A treasury of war poetry, British and American poems of the world war, 1914-1919/Captains Adventurous
CAPTAINS ADVENTUROUS
CAPTAINS adventurous, from your ports of quiet,
From the ghostly harbours, where your sea-beat galleons lie,
Say, do your dreams go back across the sea-line
Where cliffs of England rise grey against the sky?
Say, do you dream of the pleasant ports of old-time—
Orchards of old Devon, all afoam with snowy bloom?
Or have the mists that veil the Sea of Shadows
Closed from your eyes all the memories of home?
Feet of the Captains hurry through the stillness,
Ghostly sails of galleons are drifting to and fro,
Voices of mariners sound across the shadows,
Waiting the word that shall bid them up and go.
"Lo, now," they say, "for the grey old Mother calls us,"
(Listening to the thunder of the guns about her shore,)
"Death shall not hold us, nor years that lie between us,
Sail we to England to strike for her once more."

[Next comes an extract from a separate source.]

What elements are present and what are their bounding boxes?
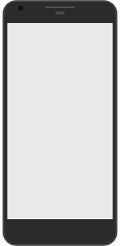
button[interactable]: Phone device illustration: [0, 0, 120, 246]
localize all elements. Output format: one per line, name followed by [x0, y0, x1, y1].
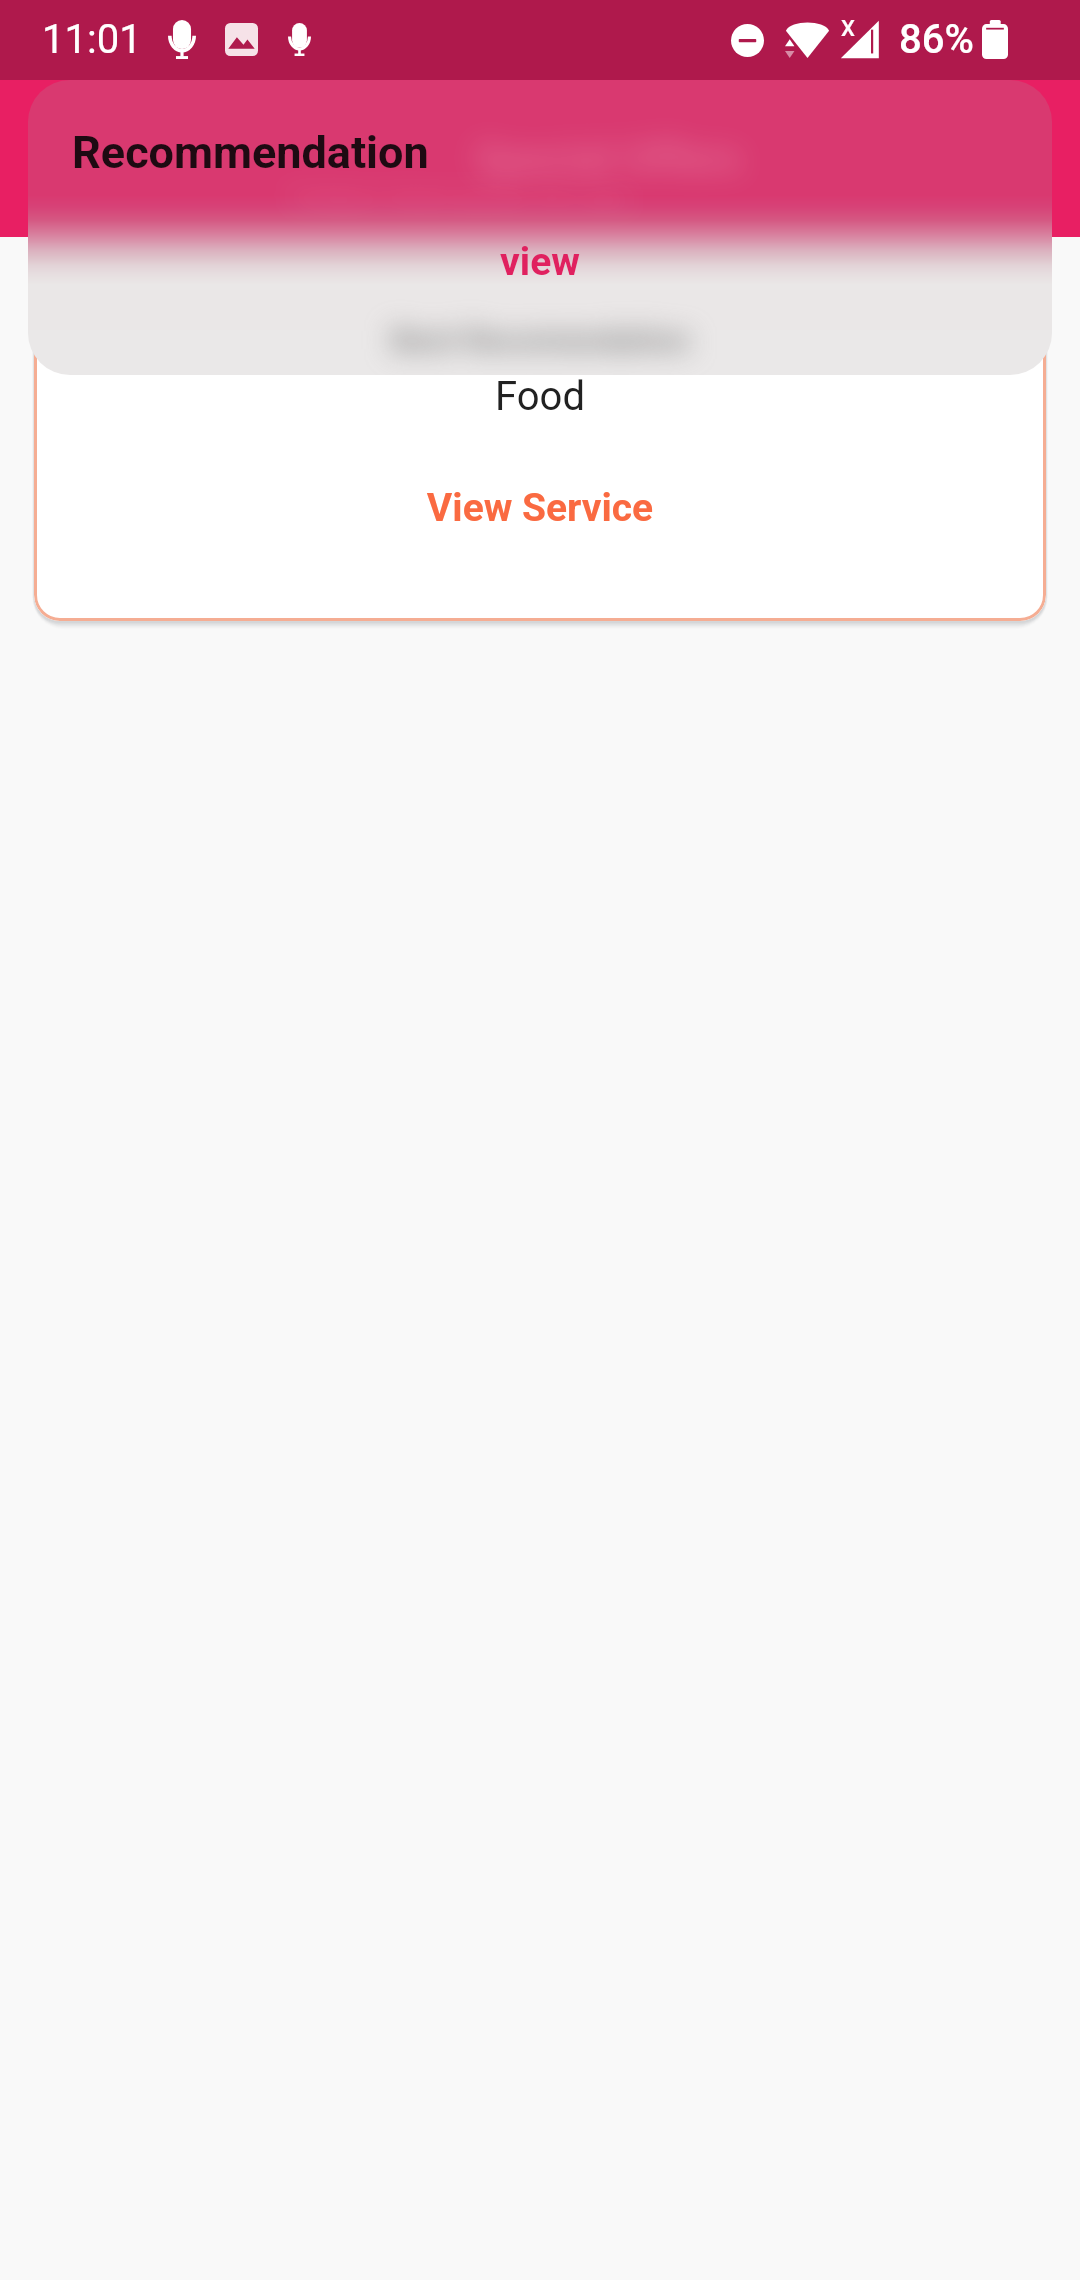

Captains adventurous, rest ye in your havens,
Pipe your ghostly mariners to keep their watch below,
Sons of your sons are here to strike for England,
Heirs of your glory—Beatty, Jellicoe.
Yet shall your names ring on in England's story,
You who were the prophets of the mighty years to be,
Drake, Blake and Nelson, thundering down the ages,
Captains adventurous, the Masters of the Sea.